The pilot, age 61, held a private pilot certificate with a rating for airplane single-engine land. His last Federal Aviation Administration (FAA) third-class medical certificate was issued November 18, 2008, with no limitations.

The pilot’s logbooks were not recovered during the investigation. The pilot reported 296 total hours on his last application for a medical certificate, dated November 18, 2008.

The 2003-model McKenna Avid-Catalina homebuilt experimental airplane, serial number 170AB, was a high wing amphibious airplane, with retractable main landing gear, and was configured for three occupants. The airplane was powered by a Rotax R912 engine driving a three bladed wooden propeller.

The airplane and engine maintenance log books were not recovered during the investigation.


Weather at Burnet (BMQ), Texas, at 1353 was reported as 82 degrees Fahrenheit, ten miles visibility, few clouds at 2,300 feet, and winds 180 degrees at knots, gusting to 16 knots. Density altitude was 3,317 feet.


Examination of the airplane revealed the cockpit mostly separated from the fuselage. Both wings had damage to their spars and portions of the left wing were missing. Two of the three wooden propeller blades were broken. Due to impact damage, inspectors on scene could not determine any pre-existing conditions which would have caused the water to leak into the airplane.


The pilot’s body was recovered from the water on October 3, 2009. The Travis County Office of the Medical Examiner, located in Austin, Texas, performed an autopsy on the pilot on October 4, 2009. The cause of death was attributed to drowning.

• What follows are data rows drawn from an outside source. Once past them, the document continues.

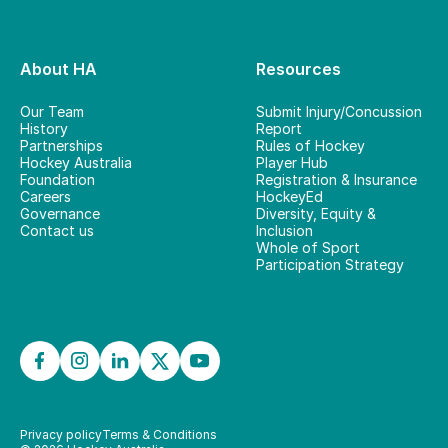
About HA
Resources
Our Team
Submit Injury/Concussion
History
Report
Partnerships
Rules of Hockey
Hockey Australia
Player Hub
Foundation
Registration & Insurance
Careers
HockeyEd
Governance
Diversity, Equity &
Contact us
Inclusion
Whole of Sport
Participation Strategy
Privacy policy
Terms & Conditions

The FAA, Toxicology Accident Research Laboratory, located in Oklahoma City, Oklahoma, conducted toxicological testing on the pilot. Testing for carbon monoxide and cyanide were negative. No drugs were detected. Ethanol, N-Butanol, and N-Propanol were detected in all samples taken from the brain, vitreous, muscle, and blood. Putrefaction was noted.


Email messages between the pilot and the previous owner of the airplane indicate the airplane had developed leaks in the airplane frame/hull after the pilot purchased the airplane. The leaks were from the area of the main axle. In an email dated August 10, 2009, the pilot stated “[following the first water landing] I…decided to do some practice taxiing on the water for about 10-15 minutes. When I tried to take off the second time she would go up on step but would never lift off the water. Then I noticed water pouring in to the side glove boxes on both sides of the plane and on-step, water was spraying into the plane with a pressurized three inch stream of water at the top side of the right glove box.” “The main axle is about 1 ¼ to 1 ½ inches while the holes around the main axle on both sides are around 4-5 inches without any fiberglass, just remnants of foam.”